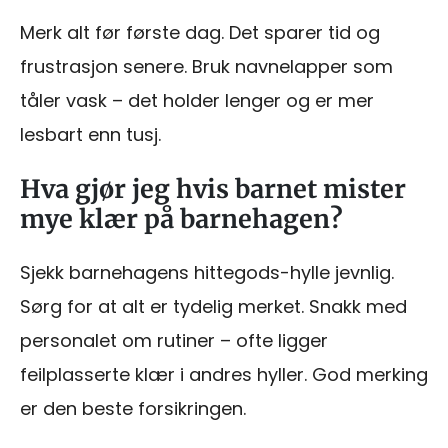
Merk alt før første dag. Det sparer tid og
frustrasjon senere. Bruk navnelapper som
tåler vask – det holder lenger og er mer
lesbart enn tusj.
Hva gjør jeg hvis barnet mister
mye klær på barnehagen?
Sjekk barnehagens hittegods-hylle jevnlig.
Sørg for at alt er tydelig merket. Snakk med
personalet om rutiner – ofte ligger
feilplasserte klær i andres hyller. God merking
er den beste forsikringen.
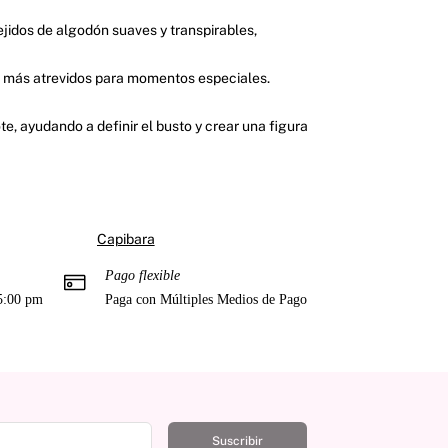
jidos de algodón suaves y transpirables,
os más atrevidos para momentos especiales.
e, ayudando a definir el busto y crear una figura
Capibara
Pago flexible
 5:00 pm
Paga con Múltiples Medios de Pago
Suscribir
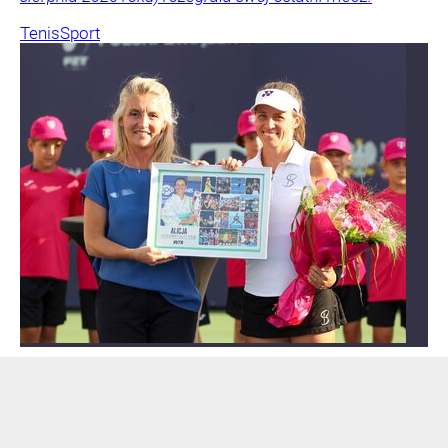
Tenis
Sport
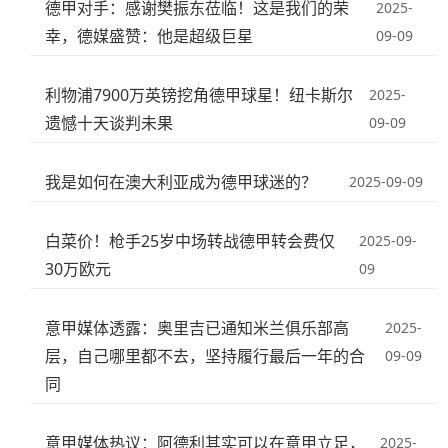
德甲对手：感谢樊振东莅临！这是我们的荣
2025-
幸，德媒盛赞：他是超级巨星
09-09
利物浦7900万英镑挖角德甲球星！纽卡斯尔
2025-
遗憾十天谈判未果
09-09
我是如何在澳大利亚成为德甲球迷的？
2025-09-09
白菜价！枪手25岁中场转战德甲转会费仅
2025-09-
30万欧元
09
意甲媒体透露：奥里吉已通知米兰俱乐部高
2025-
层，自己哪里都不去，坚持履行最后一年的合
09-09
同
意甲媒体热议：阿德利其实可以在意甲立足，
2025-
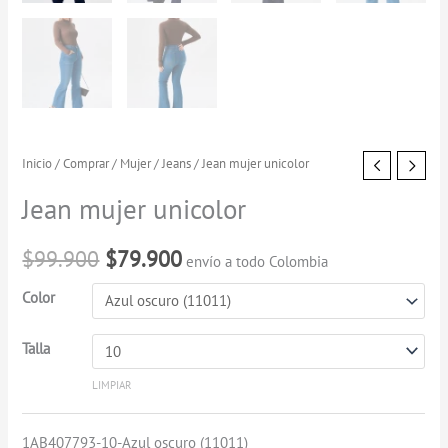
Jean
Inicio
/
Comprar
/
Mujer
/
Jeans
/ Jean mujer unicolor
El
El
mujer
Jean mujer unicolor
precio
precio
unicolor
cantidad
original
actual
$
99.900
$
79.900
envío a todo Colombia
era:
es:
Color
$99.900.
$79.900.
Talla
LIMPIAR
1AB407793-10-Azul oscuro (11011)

--

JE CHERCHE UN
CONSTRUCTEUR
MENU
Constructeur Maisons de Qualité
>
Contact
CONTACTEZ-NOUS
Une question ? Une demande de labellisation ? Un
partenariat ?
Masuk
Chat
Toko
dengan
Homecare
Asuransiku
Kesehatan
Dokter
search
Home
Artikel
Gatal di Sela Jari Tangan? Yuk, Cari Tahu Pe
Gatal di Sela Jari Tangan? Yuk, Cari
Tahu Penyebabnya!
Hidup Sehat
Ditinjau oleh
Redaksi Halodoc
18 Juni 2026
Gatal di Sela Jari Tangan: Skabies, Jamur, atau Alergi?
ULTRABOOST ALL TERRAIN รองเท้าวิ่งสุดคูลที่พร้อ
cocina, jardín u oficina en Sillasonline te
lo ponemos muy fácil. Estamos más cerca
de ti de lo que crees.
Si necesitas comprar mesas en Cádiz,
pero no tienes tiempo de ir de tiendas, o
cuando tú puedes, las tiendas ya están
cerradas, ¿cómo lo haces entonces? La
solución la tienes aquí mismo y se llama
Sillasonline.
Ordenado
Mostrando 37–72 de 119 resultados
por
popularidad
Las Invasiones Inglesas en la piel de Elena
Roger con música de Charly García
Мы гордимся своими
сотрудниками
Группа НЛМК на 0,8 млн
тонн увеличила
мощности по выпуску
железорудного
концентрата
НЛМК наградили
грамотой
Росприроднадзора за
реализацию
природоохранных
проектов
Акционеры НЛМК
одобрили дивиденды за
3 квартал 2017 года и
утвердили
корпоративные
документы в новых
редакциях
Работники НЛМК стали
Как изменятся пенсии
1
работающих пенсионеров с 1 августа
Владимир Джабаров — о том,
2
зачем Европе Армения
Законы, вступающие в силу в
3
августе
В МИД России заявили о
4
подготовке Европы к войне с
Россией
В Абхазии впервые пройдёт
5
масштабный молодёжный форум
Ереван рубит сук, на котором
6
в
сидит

...

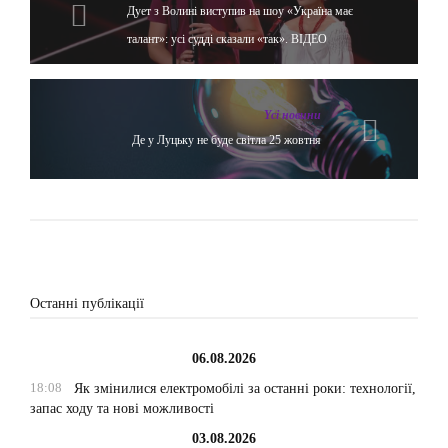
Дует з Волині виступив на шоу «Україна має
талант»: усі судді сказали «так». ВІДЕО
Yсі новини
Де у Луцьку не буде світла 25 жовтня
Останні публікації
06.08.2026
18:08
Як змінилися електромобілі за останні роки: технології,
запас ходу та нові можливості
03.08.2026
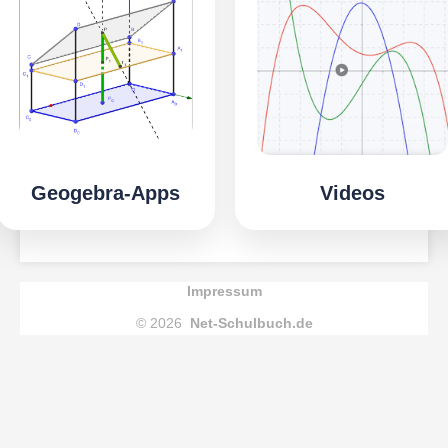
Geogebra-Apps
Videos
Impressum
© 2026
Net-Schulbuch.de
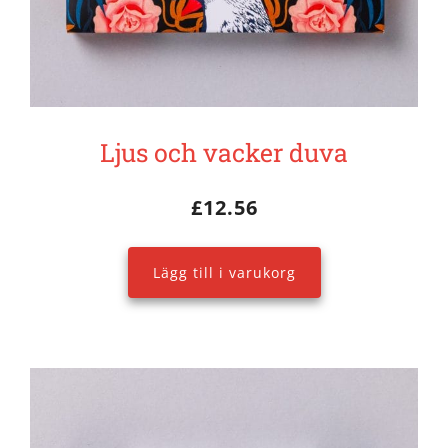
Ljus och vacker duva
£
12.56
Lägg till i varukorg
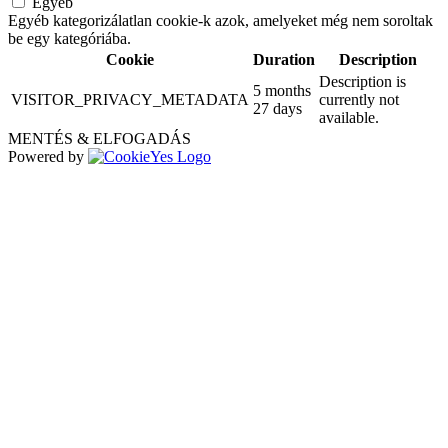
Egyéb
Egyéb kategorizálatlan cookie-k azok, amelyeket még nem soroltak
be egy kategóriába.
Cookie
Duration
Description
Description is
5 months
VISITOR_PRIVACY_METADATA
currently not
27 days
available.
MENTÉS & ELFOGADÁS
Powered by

● Task statement
Working from the records above, set down word for word everything from the line containing "Sørg for at alt er tydelig merket. Snakk med" down to the line containing "1AB407793-10-Azul oscuro (11011)", ends included, minus the pictures.

● Response to the task
Sørg for at alt er tydelig merket. Snakk med
personalet om rutiner – ofte ligger
feilplasserte klær i andres hyller. God merking
er den beste forsikringen.
jidos de algodón suaves y transpirables,
os más atrevidos para momentos especiales.
e, ayudando a definir el busto y crear una figura
Capibara
Pago flexible
 5:00 pm
Paga con Múltiples Medios de Pago
Suscribir
Tenis
Sport
德甲对手：感谢樊振东莅临！这是我们的荣
2025-
幸，德媒盛赞：他是超级巨星
09-09
利物浦7900万英镑挖角德甲球星！纽卡斯尔
2025-
遗憾十天谈判未果
09-09
我是如何在澳大利亚成为德甲球迷的？
2025-09-09
白菜价！枪手25岁中场转战德甲转会费仅
2025-09-
30万欧元
09
意甲媒体透露：奥里吉已通知米兰俱乐部高
2025-
层，自己哪里都不去，坚持履行最后一年的合
09-09
同
意甲媒体热议：阿德利其实可以在意甲立足，
2025-
Jean
Inicio
/
Comprar
/
Mujer
/
Jeans
/ Jean mujer unicolor
El
El
mujer
Jean mujer unicolor
precio
precio
unicolor
cantidad
original
actual
$
99.900
$
79.900
envío a todo Colombia
era:
es:
Color
$99.900.
$79.900.
Talla
LIMPIAR
1AB407793-10-Azul oscuro (11011)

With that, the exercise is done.